I think there's something off in this somewhere if Energylandia doesn't feature in the "quantity over quality" list. Yes, Zadra and Hyperion will top out most the rankings, but there's too much filler crap for them to not register here, surely? As soon as I saw the title, I thought "boom, Energylandia".

The "mean/count" is an interesting one, cos essentially all you're doing there is "sum of rankings/count squared". Sum of count tracks linearly with number of coasters, rather than the squared basis of the denominator. I think this means you probably slightly unfairly weight this towards smaller parks. I think...? Not sure, been a long day for thinking about stats. :p

Standard deviation may also help you hone in on which parks have the most consistent selection. If you wanted to then look at the quality/quantity argument you could do some relationship between StdDev and Mean/Median to track which park has the highest mean, but lowest StdDev - I guess StdDev/Mean where smaller is better.
To be honest, I think it was quite a tough one to truly place a statistical value upon compared to the other two questions I asked, so I’ll digress that it may be less accurate than the other two. There’s no easy statistical way of telling whether a park is quantity over quality or quality over quantity, whereas things like consistency and general rating are a lot easier to measure statistically. So in that regard, I wasn’t really sure what to go with for this question.

I’ll digress that mean/count does weight “quality over quantity” towards smaller parks to a degree, but I guess one could argue that having more roller coasters does make you more quantity-focused to a certain extent.

Interestingly, though, Freizeit-Land Geiselwind won quantity over quality, and that park has the minimum number of scoreable roller coasters required to qualify (5), so I’m not sure that coaster count matters as much as you might expect…

In terms of Energylandia; it’s worth noting that this is only roller coasters with a score on Captain Coaster. As Captain Coaster doesn’t score kiddie coasters, Energylandia is aided by the fact that it only has 11 scoreable roller coasters, thus a lot of the SBF children’s rides aren’t counted towards their total. I’d wager that Energylandia would rank a lot higher in “quantity over quality” if these were counted, and I will admit that Captain Coaster not giving kiddie coasters a score is one of the key flaws of my method.

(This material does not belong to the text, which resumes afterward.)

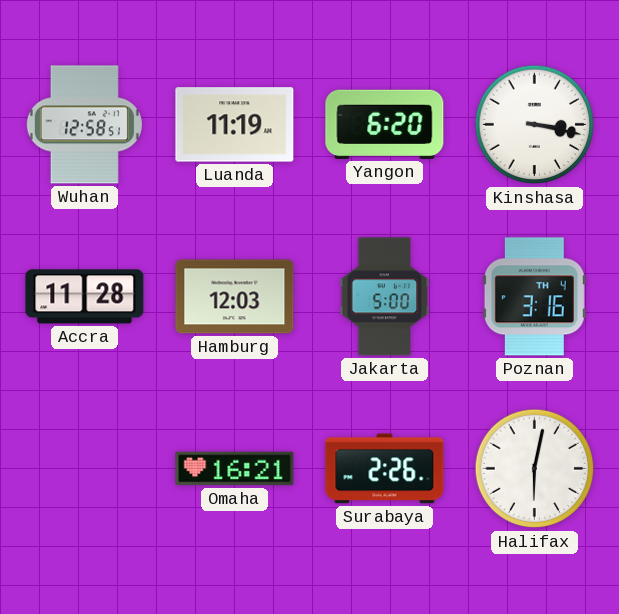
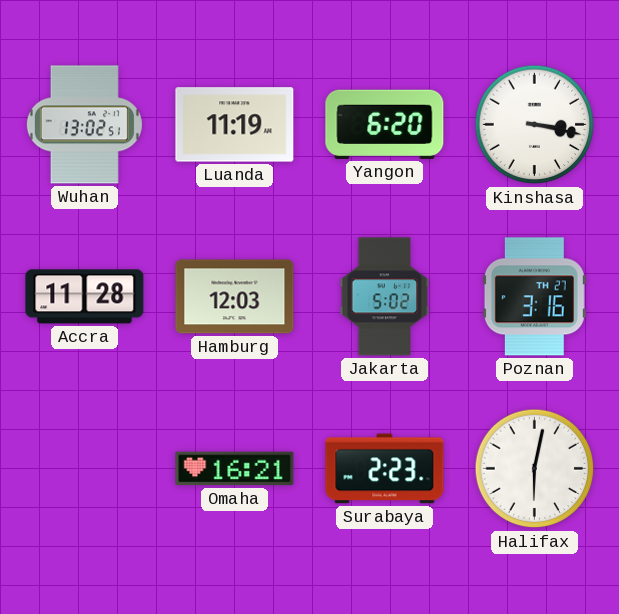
Wuhan: 12:58 -> 13:02
Jakarta: 5:00 -> 5:02
Poznan date: TH 4 -> TH 27
Surabaya: 2:26 -> 2:23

It does favour parks like Energylandia in terms of average quality (although Energylandia is somewhat of an outlier in terms of how many coasters are excluded; most parks only have 1 ride in the “kiddie” category, perhaps 2 at most), and it does also add inconsistency, because rides of a certain type might get called a kiddie coaster in one park but not in another (CC’s definition of “kiddie” is somewhat inconsistent).

Nonetheless, I’m not sure there was really any other site or pool of data I could have used, as CC does very helpfully have average scores for each ride that are very easy to use for data manipulation, and it was ultimately only a few rides and parks that were affected by that.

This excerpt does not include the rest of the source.